Edited: October 15, 2017, 10:59 PM · In preparing for my upcoming performance of this piece, I'm surveying some great recordings and videos. There are so many different interpretations, but this performance given by Gidon Kremer is unique and I think it worth some discussion. What do you think? Thoughtful? Too slow?

Replies (29)

October 15, 2017, 4:52 PM · Are you related to Lyndon?
October 16, 2017, 1:43 AM · Thoughtful certainly (as always with Kremer) but it's all wrong for me. What's "vivace" about the first movement? I get no sense at all of a prevailing tempo in any of the movements. I like the fact that he doesn't play it all with a uniform fat tone, but when they come so frequently the "ethereal" moments lose their magic. Brahms needs more backbone
Edited: October 16, 2017, 3:23 AM · Intimate. Tender. And I like to savour every miraculous note in Brahms' piano parts in this way.
October 16, 2017, 4:42 AM · Kremer too slow? This I gotta hear. :)
October 16, 2017, 9:05 AM · Sounds like he's on Quaaludes at 6:00. I will never get Kremer.
October 16, 2017, 9:08 AM · Indeed the Kremer interpretation is quite special at first hearing, but then when you put the sheet music next to it, you notice that he is actually following Brahms's instructions quite closely. Brahms put lots of pianissimo's. Even the tempo is "vivace ma non troppo" measured in 6/4 which I think corresponds to what he is actually taking as tempo.
Edited: October 16, 2017, 9:57 AM · Jean - surely "vivace ma non troppo" indicates "lively (but don't go mad)". The overall impression I come away with is anything but lively. 6/4 of course indicates 2-in-a-bar compound time but can't be taken as an indication of tempo. In fact the tempo they start with isn't all that slow; I just wish they'd stuck with it.
Edited: October 18, 2017, 10:45 PM · I am with Steve. The freedom in tempo change is too much for my taste. It started a bit under temp and then just gets slower and slower to the point of being weird to my ears. The 2nd movement (Adagio)too is more like Largo.
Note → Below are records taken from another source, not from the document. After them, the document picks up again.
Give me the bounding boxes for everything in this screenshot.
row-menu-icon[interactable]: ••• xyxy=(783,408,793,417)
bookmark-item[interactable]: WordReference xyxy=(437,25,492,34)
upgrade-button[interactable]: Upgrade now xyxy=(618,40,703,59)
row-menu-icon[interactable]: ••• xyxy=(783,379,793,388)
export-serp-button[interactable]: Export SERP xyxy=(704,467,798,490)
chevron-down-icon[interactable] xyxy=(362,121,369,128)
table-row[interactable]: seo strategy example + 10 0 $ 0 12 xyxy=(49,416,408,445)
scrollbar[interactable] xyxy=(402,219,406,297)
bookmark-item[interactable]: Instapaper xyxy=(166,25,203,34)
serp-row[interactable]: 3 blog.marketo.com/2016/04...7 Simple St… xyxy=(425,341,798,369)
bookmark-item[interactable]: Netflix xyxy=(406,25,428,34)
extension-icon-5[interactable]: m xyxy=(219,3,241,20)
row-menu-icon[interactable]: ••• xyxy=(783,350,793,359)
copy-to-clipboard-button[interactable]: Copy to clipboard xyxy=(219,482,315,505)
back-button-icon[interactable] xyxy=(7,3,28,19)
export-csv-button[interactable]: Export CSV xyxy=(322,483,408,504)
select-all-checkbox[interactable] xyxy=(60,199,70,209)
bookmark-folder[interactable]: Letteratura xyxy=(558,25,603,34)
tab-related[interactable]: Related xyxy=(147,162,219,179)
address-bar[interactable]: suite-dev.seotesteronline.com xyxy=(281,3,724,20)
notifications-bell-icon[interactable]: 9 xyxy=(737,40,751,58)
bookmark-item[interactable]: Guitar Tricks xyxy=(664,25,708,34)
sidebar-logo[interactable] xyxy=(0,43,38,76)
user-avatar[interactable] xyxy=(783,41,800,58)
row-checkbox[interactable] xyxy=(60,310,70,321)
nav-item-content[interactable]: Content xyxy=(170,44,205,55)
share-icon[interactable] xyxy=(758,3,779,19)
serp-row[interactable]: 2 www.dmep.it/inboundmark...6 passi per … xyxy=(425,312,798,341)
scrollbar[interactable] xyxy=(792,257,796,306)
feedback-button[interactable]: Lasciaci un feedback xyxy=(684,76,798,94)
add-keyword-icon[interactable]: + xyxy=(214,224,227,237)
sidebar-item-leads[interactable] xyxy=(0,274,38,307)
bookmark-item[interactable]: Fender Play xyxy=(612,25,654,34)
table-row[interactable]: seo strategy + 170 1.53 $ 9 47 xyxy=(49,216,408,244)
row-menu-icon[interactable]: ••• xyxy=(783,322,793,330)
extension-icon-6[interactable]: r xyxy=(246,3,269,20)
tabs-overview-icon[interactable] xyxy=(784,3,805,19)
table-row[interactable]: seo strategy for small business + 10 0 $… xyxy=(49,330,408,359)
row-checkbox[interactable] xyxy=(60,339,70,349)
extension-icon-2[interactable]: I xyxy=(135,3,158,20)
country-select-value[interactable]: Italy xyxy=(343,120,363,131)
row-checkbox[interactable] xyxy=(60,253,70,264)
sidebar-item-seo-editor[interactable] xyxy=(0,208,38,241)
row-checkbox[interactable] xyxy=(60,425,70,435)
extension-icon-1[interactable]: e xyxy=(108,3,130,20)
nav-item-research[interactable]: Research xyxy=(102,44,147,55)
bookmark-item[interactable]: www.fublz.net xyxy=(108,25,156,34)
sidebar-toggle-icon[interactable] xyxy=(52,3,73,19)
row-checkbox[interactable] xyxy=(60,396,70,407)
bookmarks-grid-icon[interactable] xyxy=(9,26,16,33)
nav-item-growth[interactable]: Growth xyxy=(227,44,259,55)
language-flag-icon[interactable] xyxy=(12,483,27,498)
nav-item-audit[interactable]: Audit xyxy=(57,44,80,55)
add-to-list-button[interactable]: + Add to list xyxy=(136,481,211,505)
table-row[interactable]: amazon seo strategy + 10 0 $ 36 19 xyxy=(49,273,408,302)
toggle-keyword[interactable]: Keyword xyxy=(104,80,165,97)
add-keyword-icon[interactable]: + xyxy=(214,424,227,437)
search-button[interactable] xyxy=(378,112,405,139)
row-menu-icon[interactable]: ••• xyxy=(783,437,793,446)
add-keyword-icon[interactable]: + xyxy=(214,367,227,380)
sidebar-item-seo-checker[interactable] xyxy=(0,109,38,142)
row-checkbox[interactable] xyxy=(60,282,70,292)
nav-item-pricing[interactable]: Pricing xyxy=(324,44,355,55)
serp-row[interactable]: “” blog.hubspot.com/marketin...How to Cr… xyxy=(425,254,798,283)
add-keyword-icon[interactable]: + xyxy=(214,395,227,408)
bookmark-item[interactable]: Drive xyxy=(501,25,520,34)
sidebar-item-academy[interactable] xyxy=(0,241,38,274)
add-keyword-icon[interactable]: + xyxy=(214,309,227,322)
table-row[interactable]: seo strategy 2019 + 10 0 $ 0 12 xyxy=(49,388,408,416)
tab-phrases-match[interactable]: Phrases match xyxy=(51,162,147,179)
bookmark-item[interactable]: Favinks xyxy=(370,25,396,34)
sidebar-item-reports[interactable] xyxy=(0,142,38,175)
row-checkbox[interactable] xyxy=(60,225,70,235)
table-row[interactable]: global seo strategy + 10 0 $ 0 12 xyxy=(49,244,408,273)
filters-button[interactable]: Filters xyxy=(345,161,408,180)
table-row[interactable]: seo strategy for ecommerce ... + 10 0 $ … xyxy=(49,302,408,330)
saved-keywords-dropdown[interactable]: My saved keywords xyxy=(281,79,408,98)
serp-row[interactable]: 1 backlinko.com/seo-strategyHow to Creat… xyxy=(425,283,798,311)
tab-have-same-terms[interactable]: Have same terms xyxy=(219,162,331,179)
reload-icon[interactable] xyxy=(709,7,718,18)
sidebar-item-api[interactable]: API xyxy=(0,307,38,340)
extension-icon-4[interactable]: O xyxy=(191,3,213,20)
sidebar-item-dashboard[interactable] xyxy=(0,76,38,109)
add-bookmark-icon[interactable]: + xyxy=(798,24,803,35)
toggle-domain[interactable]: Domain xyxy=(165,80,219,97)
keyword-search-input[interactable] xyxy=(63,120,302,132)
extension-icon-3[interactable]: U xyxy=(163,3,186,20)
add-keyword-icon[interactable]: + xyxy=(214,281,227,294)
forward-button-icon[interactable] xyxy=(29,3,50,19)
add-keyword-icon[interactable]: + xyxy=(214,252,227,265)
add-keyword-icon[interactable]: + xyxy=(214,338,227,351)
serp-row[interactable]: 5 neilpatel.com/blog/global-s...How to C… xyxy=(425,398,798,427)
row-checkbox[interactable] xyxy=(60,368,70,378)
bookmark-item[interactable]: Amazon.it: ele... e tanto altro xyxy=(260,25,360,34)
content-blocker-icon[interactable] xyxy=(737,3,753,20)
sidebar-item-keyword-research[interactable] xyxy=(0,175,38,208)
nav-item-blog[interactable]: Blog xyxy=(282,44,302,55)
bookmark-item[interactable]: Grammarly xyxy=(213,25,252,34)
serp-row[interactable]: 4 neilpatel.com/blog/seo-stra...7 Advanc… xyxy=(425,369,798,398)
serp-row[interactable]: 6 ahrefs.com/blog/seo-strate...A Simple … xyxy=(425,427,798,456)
I do feel the intimate and tenderness Adrian said, but at places the energy gets lost. Kremmer seems letting the piano take his time, consequently one gets the feeling as though the piano is dragging the tempo.
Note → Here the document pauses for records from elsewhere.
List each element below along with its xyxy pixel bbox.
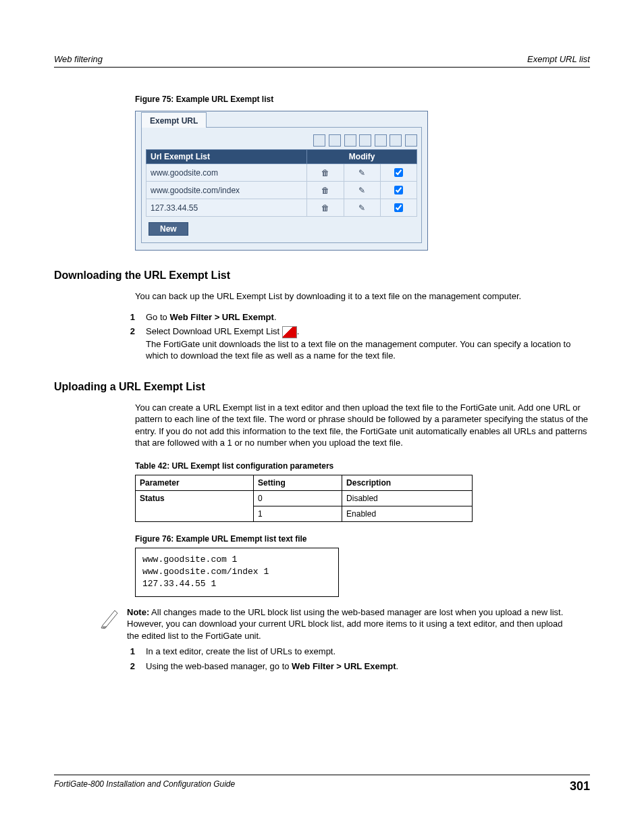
col-modify-header: Modify — [307, 150, 417, 164]
download-steps: 1 Go to Web Filter > URL Exempt. 2 Selec… — [108, 311, 590, 362]
td-setting-1: 1 — [254, 506, 342, 521]
step-number: 1 — [108, 311, 146, 323]
table-42: Parameter Setting Description Status 0 D… — [135, 475, 473, 522]
edit-icon[interactable]: ✎ — [357, 203, 367, 213]
delete-icon[interactable]: 🗑 — [321, 203, 330, 213]
url-cell: 127.33.44.55 — [146, 199, 307, 217]
upload-intro: You can create a URL Exempt list in a te… — [135, 402, 590, 449]
step-text: Using the web-based manager, go to Web F… — [146, 660, 583, 673]
toolbar-icon-4[interactable] — [359, 134, 371, 147]
th-setting: Setting — [254, 475, 342, 490]
step-text: In a text editor, create the list of URL… — [146, 646, 583, 658]
step-number: 2 — [108, 325, 146, 362]
table-row: 127.33.44.55 🗑 ✎ — [146, 199, 417, 217]
page-number: 301 — [570, 779, 590, 793]
note-block: Note: All changes made to the URL block … — [95, 606, 590, 642]
note-icon — [95, 606, 127, 633]
note-text: Note: All changes made to the URL block … — [127, 606, 576, 642]
edit-icon[interactable]: ✎ — [357, 168, 367, 178]
table-row: www.goodsite.com 🗑 ✎ — [146, 164, 417, 182]
footer-title: FortiGate-800 Installation and Configura… — [54, 779, 235, 793]
delete-icon[interactable]: 🗑 — [321, 168, 330, 178]
step-text: Go to Web Filter > URL Exempt. — [146, 311, 583, 323]
edit-icon[interactable]: ✎ — [357, 186, 367, 195]
td-setting-0: 0 — [254, 490, 342, 506]
step-number: 1 — [108, 646, 146, 658]
td-status: Status — [136, 490, 254, 521]
enable-checkbox[interactable] — [394, 186, 403, 194]
toolbar-icon-1[interactable] — [313, 134, 325, 147]
toolbar-icon-2[interactable] — [329, 134, 341, 147]
figure-75-caption: Figure 75: Example URL Exempt list — [135, 95, 590, 104]
toolbar-icon-7[interactable] — [405, 134, 417, 147]
exempt-url-tab[interactable]: Exempt URL — [141, 112, 207, 128]
td-desc-enabled: Enabled — [342, 506, 473, 521]
enable-checkbox[interactable] — [394, 203, 403, 212]
toolbar-icon-3[interactable] — [344, 134, 356, 147]
url-cell: www.goodsite.com — [146, 164, 307, 182]
upload-steps: 1 In a text editor, create the list of U… — [108, 646, 590, 672]
figure-76-caption: Figure 76: Example URL Emempt list text … — [135, 534, 590, 544]
col-url-header: Url Exempt List — [146, 150, 307, 164]
section-download-heading: Downloading the URL Exempt List — [54, 269, 590, 282]
download-list-icon — [282, 326, 297, 338]
header-left: Web filtering — [54, 54, 103, 64]
page-footer: FortiGate-800 Installation and Configura… — [54, 775, 590, 793]
url-exempt-table: Url Exempt List Modify www.goodsite.com … — [146, 149, 417, 217]
table-row: www.goodsite.com/index 🗑 ✎ — [146, 182, 417, 199]
delete-icon[interactable]: 🗑 — [321, 186, 330, 195]
enable-checkbox[interactable] — [394, 168, 403, 177]
th-description: Description — [342, 475, 473, 490]
exempt-url-screenshot: Exempt URL Url Exempt List Modify — [135, 111, 428, 251]
td-desc-disabled: Disabled — [342, 490, 473, 506]
toolbar-icon-6[interactable] — [390, 134, 402, 147]
example-text-file: www.goodsite.com 1 www.goodsite.com/inde… — [135, 548, 339, 597]
toolbar-icon-5[interactable] — [375, 134, 387, 147]
download-intro: You can back up the URL Exempt List by d… — [135, 290, 590, 303]
section-upload-heading: Uploading a URL Exempt List — [54, 381, 590, 393]
table-42-caption: Table 42: URL Exempt list configuration … — [135, 461, 590, 471]
step-text: Select Download URL Exempt List . The Fo… — [146, 325, 583, 362]
running-header: Web filtering Exempt URL list — [54, 54, 590, 68]
step-number: 2 — [108, 660, 146, 673]
header-right: Exempt URL list — [527, 54, 590, 64]
th-parameter: Parameter — [136, 475, 254, 490]
url-cell: www.goodsite.com/index — [146, 182, 307, 199]
toolbar — [146, 132, 417, 149]
new-button[interactable]: New — [149, 222, 188, 236]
October 17, 2017, 1:07 AM · It's extraordinary how interpretations and opinions on interpretations can differ. Kremer and Afanasssiev are both great musicians so who are we to tell them they're wrong? Only one man has the right to do that and he's long gone. With any performance there will be "likers" and "dislikers" and no matter how strong their rational case for objection may be the latter are the losers (unless you really like disliking things, which I guess some people do).

I remember reading a review of a stage play through which the reviewer had sat stony-faced while the rest of the audience were convulsed in mirth. He was contemptuous of them not being able to see that the play "simply wasn't funny".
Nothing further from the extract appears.